The broader lesson is that the Philippines’ retirement proposition should not be built around affordability alone. Low cost of living is attractive, but low cost cannot compensate for weak access when a retiree needs dialysis, cardiac care, cancer treatment, rehabilitation, fall prevention, medicine adherence, or long-term support. A strong retirement destination must be able to deliver reliable primary care, fast referrals, transparent costs, coordinated provider networks, and credible health insurance options.
The Special Resident Retiree’s Visa remains a clear advantage. The Philippine Retirement Authority describes the SRRV as a special non-immigrant visa issued through the Bureau of Immigration under the PRA retirement program, designed to attract foreign nationals and former Filipino citizens to live and retire long-term in the country. PRA also lists benefits such as permanent residency, multiple entry and indefinite stay, and PhilHealth insurance special rates.
But visas bring people in. Healthcare determines whether they stay, age well, and recommend the country to others. For foreign retirees, the decision may come down to where they live, whether they can access a major hospital, whether their health insurance is robust, and whether routine care is available before an emergency happens. For Filipino retirees, the issue is often more basic: whether care is nearby, affordable, understandable, and continuous.
The Philippines has an opportunity to turn its retirement ranking into a broader national advantage. That will require investment in primary care, rural and regional healthcare capacity, digital health interoperability, health worker retention, pharmacy access, preventive screening, and public-private coordination.
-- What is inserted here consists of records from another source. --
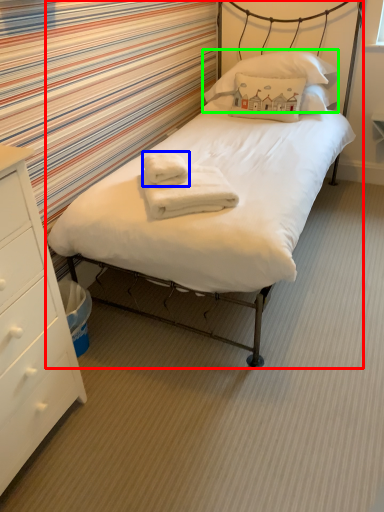 Question: Which object is the closest to the bed (highlighted by a red box)? Choose among these: bath towel (highlighted by a blue box) or pillow (highlighted by a green box).

Choices:
 (A) bath towel
 (B) pillow

Answer: (A) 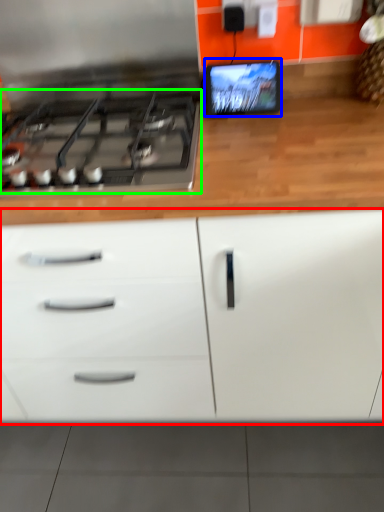 Question: Which object is the closest to the cabinetry (highlighted by a red box)? Choose among these: computer monitor (highlighted by a blue box) or gas stove (highlighted by a green box).

Choices:
 (A) computer monitor
 (B) gas stove

Answer: (B)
It will also require employers to treat health benefits as a long-term productivity investment rather than a compliance expense.
The country’s reputation as a retirement haven is real, but its sustainability will depend on whether the health system can support ageing with dignity. The next competitive frontier is not only beaches, visas, and affordability. It is healthcare access. If the Philippines can close that gap, it will not merely be a desirable place to retire. It will become a more resilient place to live, work, age, and build a healthier future.